On Thursday, Burberry shares experienced a 9% decline as the British luxury fashion retailer issued a warning that its full-year operating profit is anticipated to be at the lower end of forecasts due to a global slowdown in luxury spending.
The company also expressed concerns that it might fall short of its annual revenue projections for low double-digit growth.
In its fiscal second-quarter earnings report, Burberry disclosed that comparable store sales growth decelerated to just 1%, a significant drop from the 18% reported in the previous quarter, as momentum in China waned.
Burberry's half-year operating profit amounted to £223 million ($276.64 million), reflecting a 15% decrease from the previous year. Nonetheless, CEO Jonathan Akeroyd emphasized the company's "good progress" in achieving its strategic objectives, particularly with the launch of its Winter 23 collection designed by Daniel Lee.
Akeroyd acknowledged the challenging macroeconomic environment but expressed confidence in Burberry's strategy to establish itself as a modern British luxury brand. The company remains committed to realizing its medium and long-term targets.
The softer demand for luxury goods is impacting companies globally, with economic uncertainty and increased inflation limiting consumer spending on high-end items. LVMH, the world's largest luxury group, reported a quarterly sales slowdown, and Richemont, the owner of Cartier, warned of weaker growth.
Burberry highlighted the impact of the global luxury demand slowdown on its current trading. If this weaker demand persists, the company is unlikely to achieve its previously stated revenue guidance for FY24. In this context, the adjusted operating profit is expected to be toward the lower end of the current consensus range (£552m-£668m).

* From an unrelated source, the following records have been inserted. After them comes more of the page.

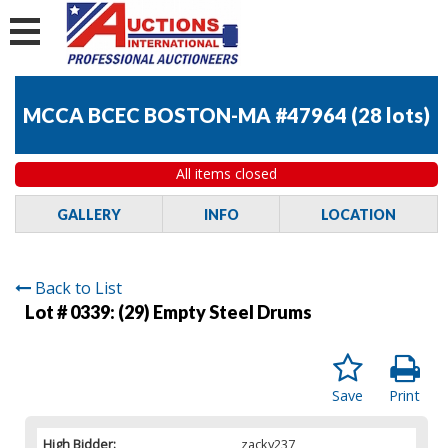
MCCA BCEC BOSTON-MA #47964
(
28 lots
)
All items closed
GALLERY
INFO
LOCATION
Back to List
Lot # 0339:
(29) Empty Steel Drums
Save
Print
High Bidder:
zacky237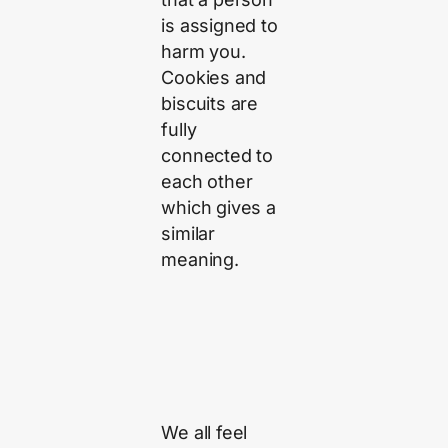
is assigned to
harm you.
Cookies and
biscuits are
fully
connected to
each other
which gives a
similar
meaning.
We all feel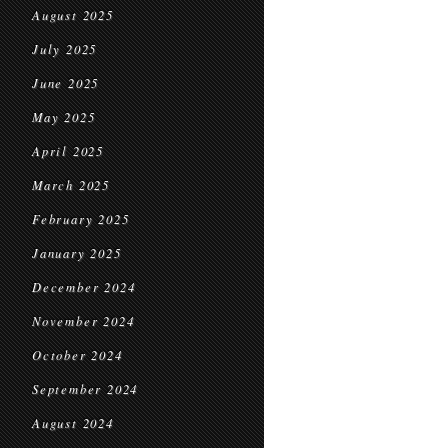
August 2025
July 2025
June 2025
May 2025
April 2025
March 2025
February 2025
January 2025
December 2024
November 2024
October 2024
September 2024
August 2024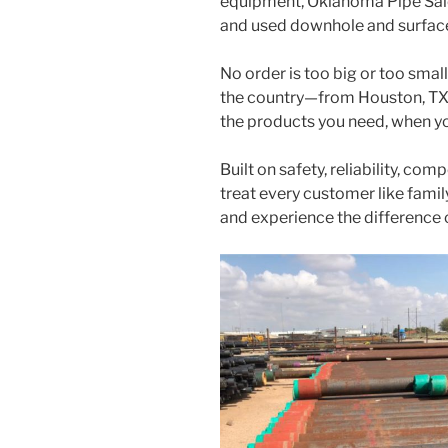
equipment, Oklahoma Pipe Sales
and used downhole and surfac
No order is too big or too smal
the country—from Houston, TX 
the products you need, when y
Built on safety, reliability, com
treat every customer like fami
and experience the difference 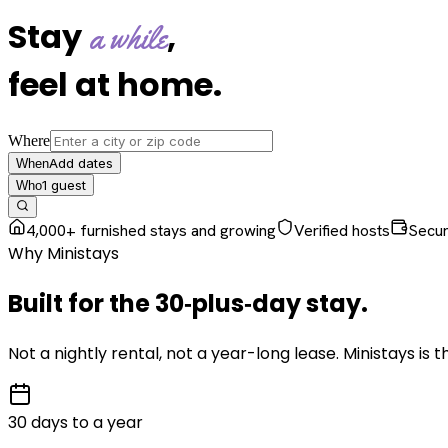
Stay
,
a while
feel at home
.
Where
Add dates
When
1
guest
Who
4,000+ furnished stays and growing
Verified hosts
Secu
Why Ministays
Built for the
30‑plus‑day
stay
.
Not a nightly rental, not a year-long lease. Ministays is
30 days to a year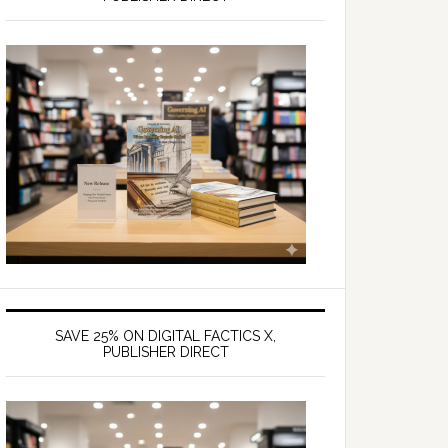
SAVE 25% ON DIGITAL FACTICS X,
PUBLISHER DIRECT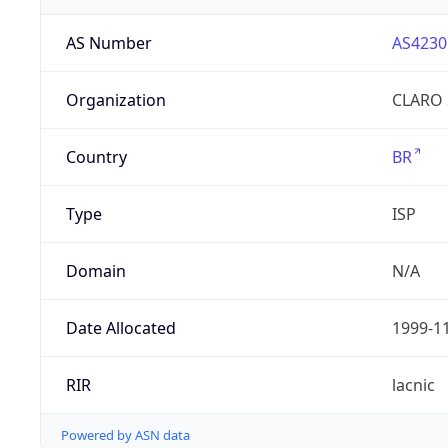
AS Number
AS4230
Organization
CLARO 
Country
BR
Type
ISP
Domain
N/A
Date Allocated
1999-1
RIR
lacnic
Powered by ASN data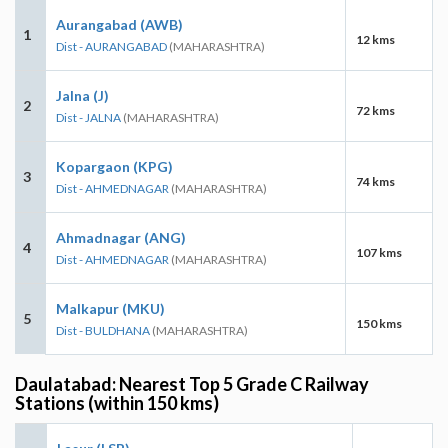
Aurangabad (AWB)
1
12 kms
Dist - AURANGABAD
(MAHARASHTRA)
Jalna (J)
2
72 kms
Dist - JALNA
(MAHARASHTRA)
Kopargaon (KPG)
3
74 kms
Dist - AHMEDNAGAR
(MAHARASHTRA)
Ahmadnagar (ANG)
4
107 kms
Dist - AHMEDNAGAR
(MAHARASHTRA)
Malkapur (MKU)
5
150 kms
Dist - BULDHANA
(MAHARASHTRA)
Daulatabad: Nearest Top 5 Grade C Railway
Stations (within 150 kms)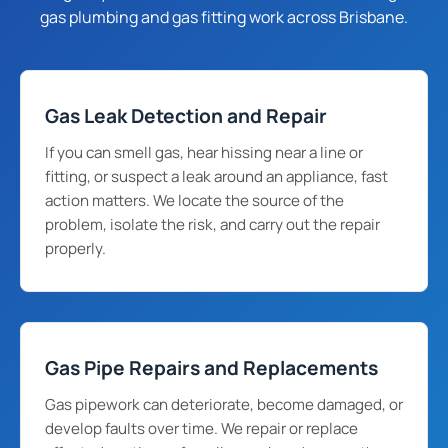
gas plumbing and gas fitting work across Brisbane.
Gas Leak Detection and Repair
If you can smell gas, hear hissing near a line or
fitting, or suspect a leak around an appliance, fast
action matters. We locate the source of the
problem, isolate the risk, and carry out the repair
properly.
Gas Pipe Repairs and Replacements
Gas pipework can deteriorate, become damaged, or
develop faults over time. We repair or replace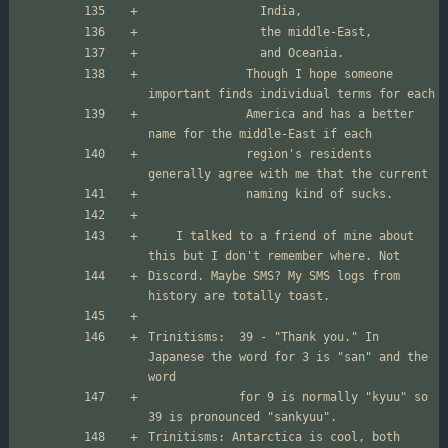
              Though I hope someone 
              America and has a better 
              region's residents 
	I talked to a friend of mine about 
Discord. Maybe SMS? My SMS logs from 
Trinitisms:  39 - "Thank you." In 
Japanese the word for 3 is "san" and the 
             for 9 is normally "kyuu" so 
Trinitisms: Antarctica is cool, both 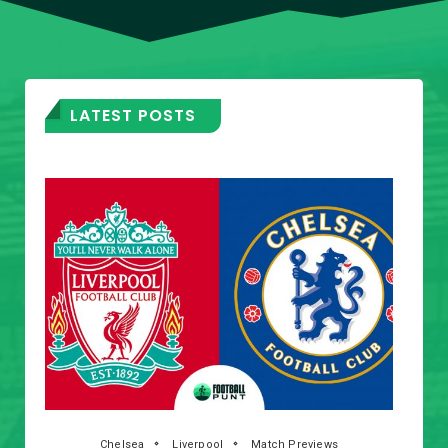
LATEST POSTS
Chelsea
Liverpool
Match Previews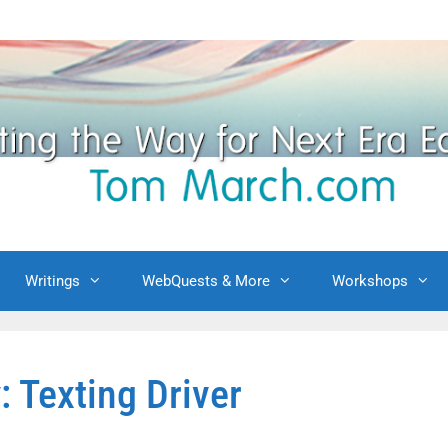
Writings
WebQuests & More
Workshops
: Texting Driver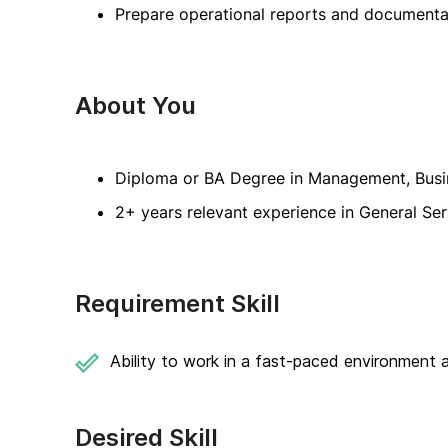
Prepare operational reports and documenta
About You
Diploma or BA Degree in Management, Busines
2+ years relevant experience in General Ser
Requirement Skill
Ability to work in a fast-paced environment a
Desired Skill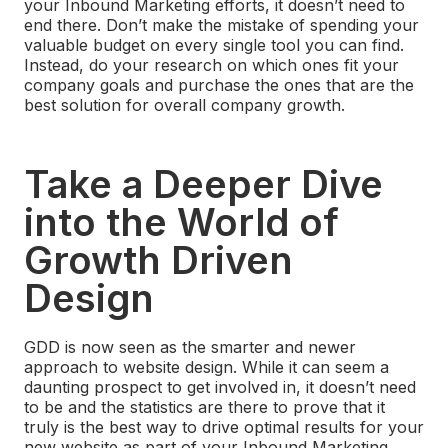
your Inbound Marketing efforts, it doesn’t need to
end there. Don’t make the mistake of spending your
valuable budget on every single tool you can find.
Instead, do your research on which ones fit your
company goals and purchase the ones that are the
best solution for overall company growth.
Take a Deeper Dive
into the World of
Growth Driven
Design
GDD is now seen as the smarter and newer
approach to website design. While it can seem a
daunting prospect to get involved in, it doesn’t need
to be and the statistics are there to prove that it
truly is the best way to drive optimal results for your
new website as part of your Inbound Marketing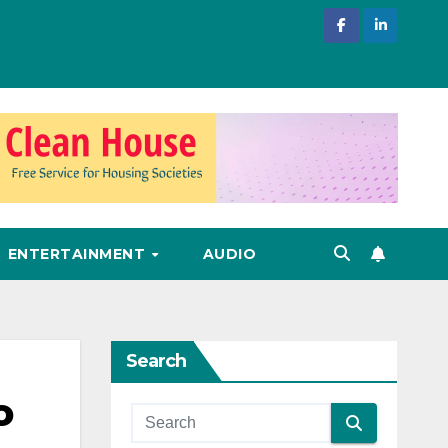
ENTERTAINMENT
AUDIO
Search
o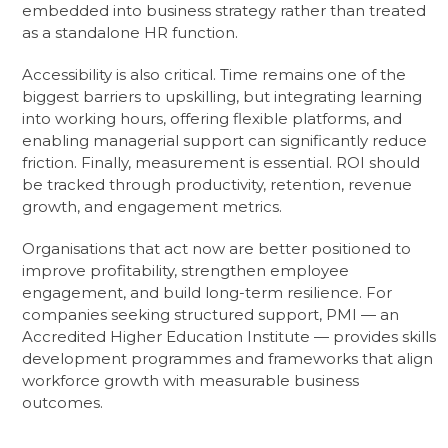
embedded into business strategy rather than treated
as a standalone HR function.
Accessibility is also critical. Time remains one of the
biggest barriers to upskilling, but integrating learning
into working hours, offering flexible platforms, and
enabling managerial support can significantly reduce
friction. Finally, measurement is essential. ROI should
be tracked through productivity, retention, revenue
growth, and engagement metrics.
Organisations that act now are better positioned to
improve profitability, strengthen employee
engagement, and build long-term resilience. For
companies seeking structured support, PMI — an
Accredited Higher Education Institute — provides skills
development programmes and frameworks that align
workforce growth with measurable business
outcomes.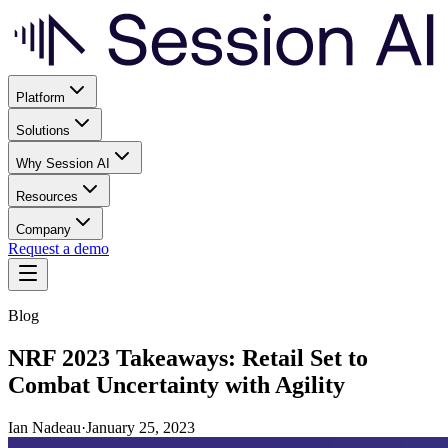
Platform
Solutions
Why Session AI
Resources
Company
Request a demo
Blog
NRF 2023 Takeaways: Retail Set to
Combat Uncertainty with Agility
Ian Nadeau
·
January 25, 2023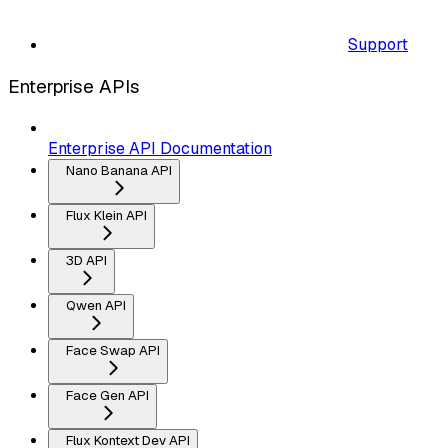
Support
Enterprise APIs
Enterprise API Documentation
Nano Banana API
Flux Klein API
3D API
Qwen API
Face Swap API
Face Gen API
Flux Kontext Dev API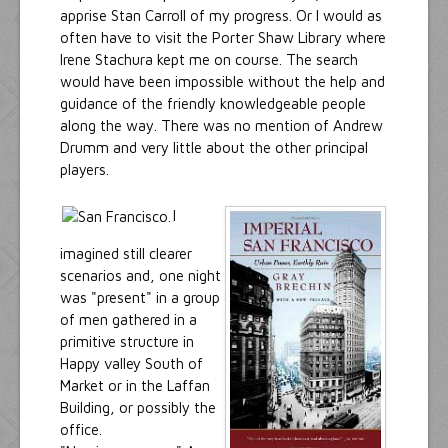
apprise Stan Carroll of my progress. Or I would as
often have to visit the Porter Shaw Library where
Irene Stachura kept me on course. The search
would have been impossible without the help and
guidance of the friendly knowledgeable people
along the way. There was no mention of Andrew
Drumm and very little about the other principal
players.
I
imagined still clearer
scenarios and, one night
was "present" in a group
of men gathered in a
primitive structure in
Happy valley South of
Market or in the Laffan
Building, or possibly the
office.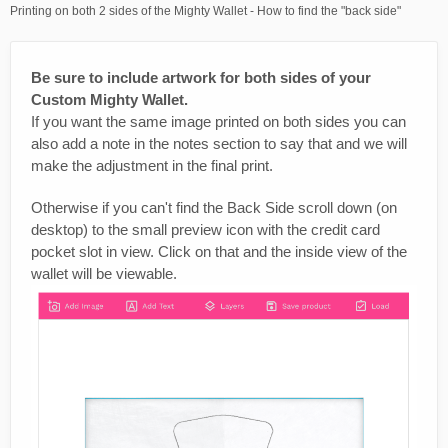
Printing on both 2 sides of the Mighty Wallet - How to find the "back side"
Be sure to include artwork for both sides of your
Custom Mighty Wallet.
If you want the same image printed on both sides you can
also add a note in the notes section to say that and we will
make the adjustment in the final print.
Otherwise if you can't find the Back Side scroll down (on
desktop) to the small preview icon with the credit card
pocket slot in view. Click on that and the inside view of the
wallet will be viewable.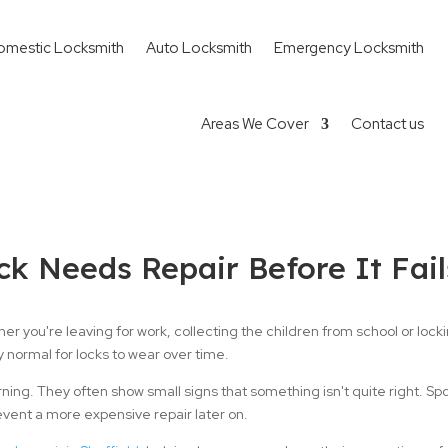
omestic Locksmith
Auto Locksmith
Emergency Locksmith
Areas We Cover
Contact us
ck Needs Repair Before It Fail
er you're leaving for work, collecting the children from school or loc
y normal for locks to wear over time.
arning. They often show small signs that something isn't quite right. Sp
event a more expensive repair later on.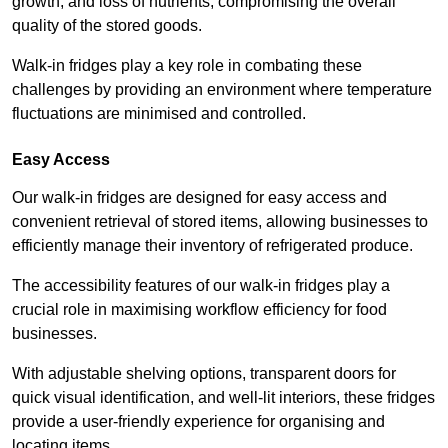
growth, and loss of nutrients, compromising the overall
quality of the stored goods.
Walk-in fridges play a key role in combating these
challenges by providing an environment where temperature
fluctuations are minimised and controlled.
Easy Access
Our walk-in fridges are designed for easy access and
convenient retrieval of stored items, allowing businesses to
efficiently manage their inventory of refrigerated produce.
The accessibility features of our walk-in fridges play a
crucial role in maximising workflow efficiency for food
businesses.
With adjustable shelving options, transparent doors for
quick visual identification, and well-lit interiors, these fridges
provide a user-friendly experience for organising and
locating items.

In addition to global challenges, Burberry emphasized a unique challenge in the U.K. due to the government's elimination of VAT-free shopping for international visitors. The Americas posed a particular challenge for Burberry in the quarter, with comparable store sales declining by 10%.
CEO Jonathan Akeroyd is expected to prioritize addressing issues in the Americas. Analysts suggest that Burberry shareholders may find reassurance in the broader struggles faced by luxury peers, indicating that the company is not grappling with problems of its own making. The focus for Burberry now is to safeguard and invest in its brand while waiting for an improvement in the overall backdrop.